While Penn’s relationship with the West Philadelphia community has been tumultuous in the past, last night a group of community leaders and educators discussed Penn’s recent focus on interacting positively with its neighbor.

The audience of community members, who filled a little over half the chairs set up in the Arthur Ross Gallery, listened as the panel recounted Penn’s historical interactions with West Philadelphia, as well as the University’s current programs for community involvement.

Ira Harkavy, associate vice president of Penn’s Netter Center for Community Partnerships, moderated the discussion on what he said was “the single most important issue that the University is focusing on” — helping to develop neighboring West Philadelphia.

West Philadelphia has come a long way since the 1990s, when crime was on a major upspring, said panelist and member of the Spruce Hill Community Trust Board of Directors Barry Grossbach.

Penn faculty and students, as well as West Philadelphia community members, have many more opportunities today to help ameliorate their neighborhoods, he added, citing the recent success of tutoring endeavors in the community and the Penn Alexander Elementary School.

According to Grossbach, these outreach programs have been so successful that outside organizations have started to follow Penn’s footsteps.

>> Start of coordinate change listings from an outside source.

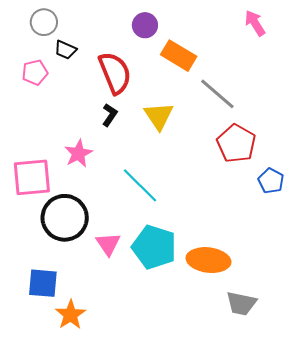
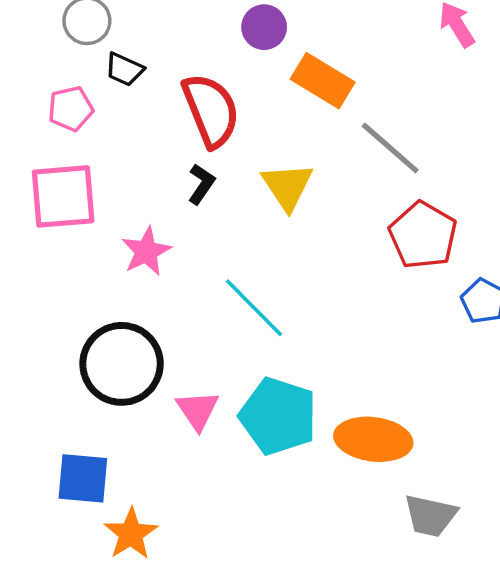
pink square: (32, 177) -> (63, 196), moved

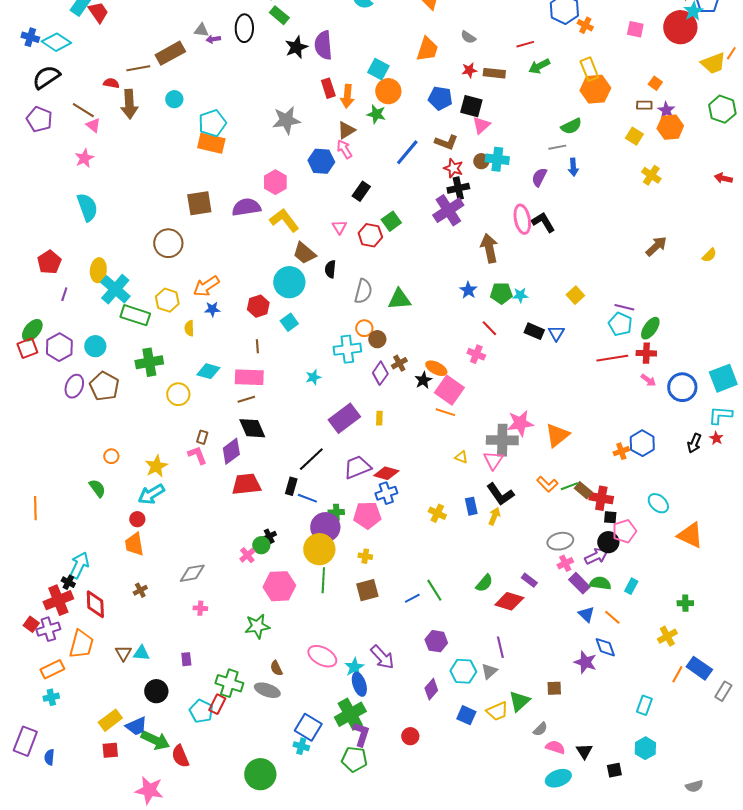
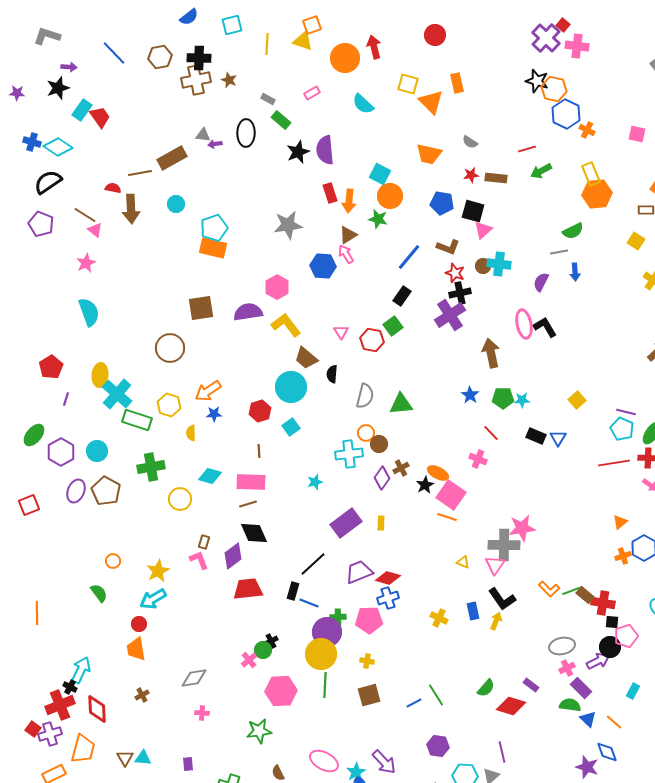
orange trapezoid: (427, 49) -> (429, 154), turned 84
black rectangle: (361, 191) -> (402, 296), moved
red square: (27, 348) -> (29, 505), moved
orange triangle: (557, 435) -> (620, 522), moved, size x0.6
green semicircle: (600, 583) -> (570, 705), moved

For instance, the Teacher’s College of Columbia University wants to create a program similar to that of Alexander Elementary School.

“I’ve seen the change,” Leslie Rogers, a Penn doctoral candidate, said. As a Penn undergraduate and graduate student, she said, she felt that West Philadelphia community members were very skeptical of her intentions when she went to volunteer and later teach there. Now, Penn faculty and students are more warmly welcomed, she said.

Rogers said Penn undergraduates getting involved in West Philadelphia is a key to community-building.

Thanks to an array of recently established programs, these students now “get to actually problem-solve in the community,” she said.

Still, attendee Glenwood Charles, a Penn graduate who now oversees the Netter Center’s tutoring program and reading initiative, argued that there is still more to be done.

“Get more involved,” he told students. “There are a lot of opportunities.”